> _What this task involves_:
Only the lines from the one containing "hallucinations, and has" to the end of the material are to be copied, exactly and in full; images stay out.

> _Materials provided_:
BEGIN

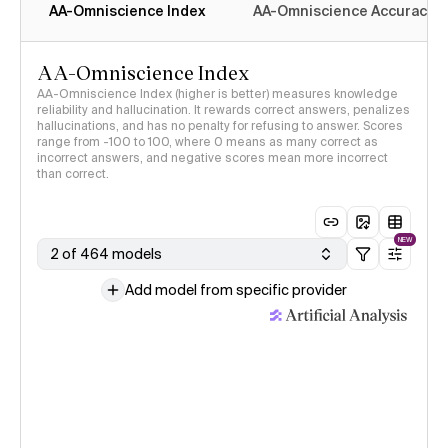
AA-Omniscience Index
AA-Omniscience Accuracy
AA-Omniscience Index
AA-Omniscience Index (higher is better) measures knowledge
reliability and hallucination. It rewards correct answers, penalizes
hallucinations, and has no penalty for refusing to answer. Scores
range from -100 to 100, where 0 means as many correct as
incorrect answers, and negative scores mean more incorrect
than correct.
NEW
2 of 464 models
Add model from specific provider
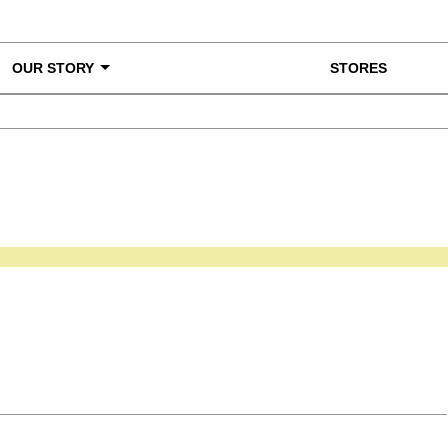
OUR STORY
STORES
ke a Closer Look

END

> _Result_:
hallucinations, and has no penalty for refusing to answer. Scores
range from -100 to 100, where 0 means as many correct as
incorrect answers, and negative scores mean more incorrect
than correct.
NEW
2 of 464 models
Add model from specific provider
OUR STORY
STORES
ke a Closer Look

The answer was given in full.